Suppose that $a_n$, $b_n$ are such that $\lim_{n \rightarrow \infty} a_n = \infty$ and $\lim_{n \rightarrow \infty} \frac {a_n}{b_n} = \alpha$

Question

Problem: Suppose that $a_n$, $b_n$ are sequences of positive numbers such that $\lim_{n \rightarrow \infty} a_n = \infty$ and $\lim_{n \rightarrow \infty} \frac {a_n}{b_n} = \alpha$ for some $\alpha \in \Bbb R$, show that $b_n \rightarrow \infty$.
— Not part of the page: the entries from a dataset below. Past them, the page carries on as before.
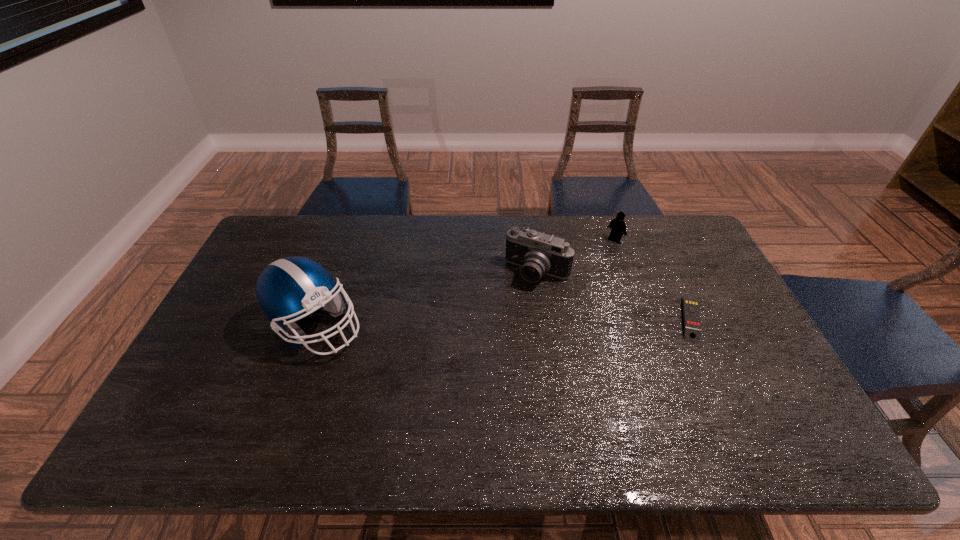 Where is `free space between the tallest object and the third object from left to right`? free space between the tallest object and the third object from left to right is located at coordinates (466, 282).

Locate an element on the screen. free spot between the tallest object and the third object from left to right is located at coordinates (466, 282).

Image resolution: width=960 pixels, height=540 pixels. In order to click on free area in between the shortest object and the second tallest object in this screenshot , I will do `click(613, 296)`.

Locate an element on the screen. empty location between the camera and the farthest object is located at coordinates (576, 255).

You are a GUI agent. You are given a task and a screenshot of the screen. Output one action in this format:
    pyautogui.click(x=<x>, y=<y>)
    Task: Click on the free spot between the second shortest object and the third object from right to left
    Image resolution: width=960 pixels, height=540 pixels.
    Given the screenshot: What is the action you would take?
    pyautogui.click(x=576, y=255)

Locate an element on the screen. The height and width of the screenshot is (540, 960). free space that is in between the Lego and the camera is located at coordinates (576, 255).

Choose which object is the second nearest neighbor to the second farthest object. Please provide its 2D coordinates. Your answer should be formatted as a tuple, i.e. [(x, y)], where the tuple contains the x and y coordinates of a point satisfying the conditions above.

[(692, 326)]

Find the location of a particular element. This screenshot has height=540, width=960. object that stands as the second closest to the second object from right to left is located at coordinates (692, 326).

Find the location of a particular element. free space that satisfies the following two spatial constraints: 1. on the front side of the shortest object; 2. on the left side of the Lego is located at coordinates [644, 319].

Where is `vacant space that satisfies the following two spatial constraints: 1. on the front side of the third tallest object; 2. on the left side of the rightmost object`? vacant space that satisfies the following two spatial constraints: 1. on the front side of the third tallest object; 2. on the left side of the rightmost object is located at coordinates (644, 319). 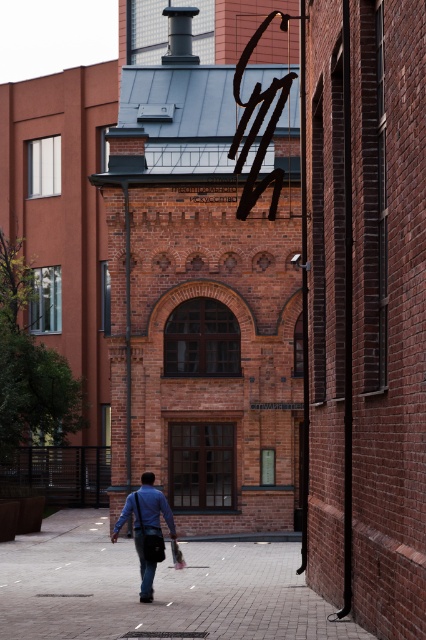 Does brick pavement at center have a larger size compared to blue fabric bag at center?

Yes.

Who is more distant from viewer, (236, 541) or (120, 529)?

The point (236, 541) is more distant.

Between point (250, 545) and point (141, 536), which one is positioned behind?

The point (250, 545) is behind.

Image resolution: width=426 pixels, height=640 pixels. Identify the location of brick pavement at center. (155, 588). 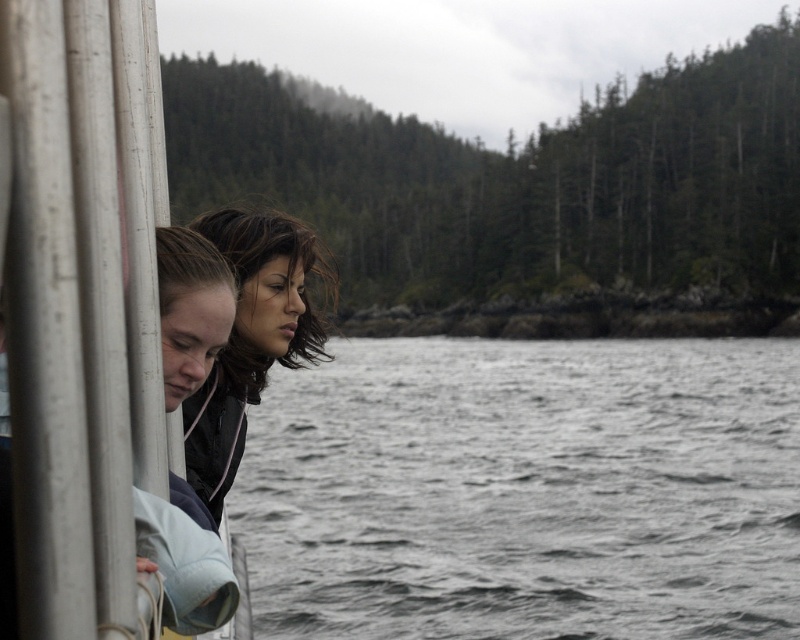 Does gray water at center appear over matte black jacket at center?

No.

Is point (418, 356) less distant than point (256, 308)?

No.

Identify the location of gray water at center. The image size is (800, 640). (526, 490).

Is metallic silver boat at left shorter than matte black jacket at center?

Indeed, metallic silver boat at left has a lesser height compared to matte black jacket at center.

Looking at this image, is metallic silver boat at left further to camera compared to matte black jacket at center?

No, metallic silver boat at left is closer to the viewer.

Is point (36, 492) more distant than point (290, 326)?

No.

I want to click on metallic silver boat at left, so click(82, 307).

Where is `gray water at center`? This screenshot has height=640, width=800. gray water at center is located at coordinates (526, 490).

Between gray water at center and metallic silver boat at left, which one appears on the right side from the viewer's perspective?

From the viewer's perspective, gray water at center appears more on the right side.

Is point (348, 516) positioned before point (64, 582)?

That is False.

The image size is (800, 640). I want to click on gray water at center, so click(526, 490). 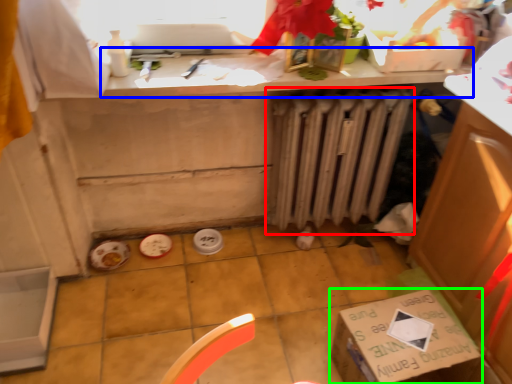 Question: Considering the real-world distances, which object is closest to radiator (highlighted by a red box)? countertop (highlighted by a blue box) or cardboard box (highlighted by a green box).

Choices:
 (A) countertop
 (B) cardboard box

Answer: (A) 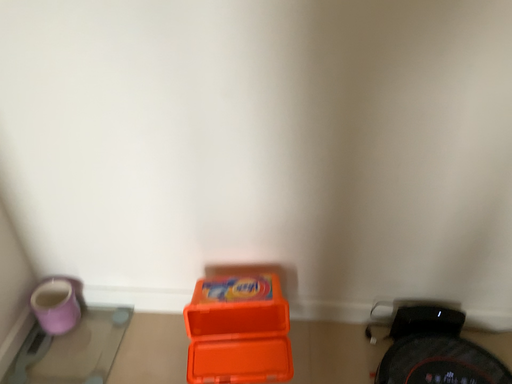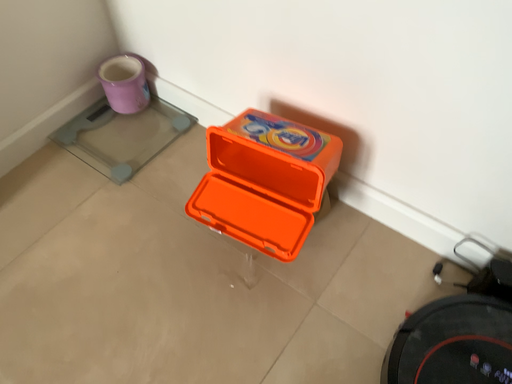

Thoughts: It seems that I could start with a proof by contradiction of 3 different cases where $b_n$ converges to a real number, or that it converges to negative infinity, and finally that it diverges. This seems like the wrong approach. Any hints much appreciated.

Answer 1

if $b_n $ is bounded, given any arbitrary large $\epsilon$ we can find an $N$ such that $\frac{a_n}{b_n} \ge \epsilon$ for some $n \ge N$. after ruling out $b_n$ being bounded, Only case remains is $b_n$ diverging. In this case we can always find a subsequnce of $b_n$ that is bounded, so $\frac{a_n}{b_n}$ contains a subsequence that is going to $\infty$, which is again a contradiction.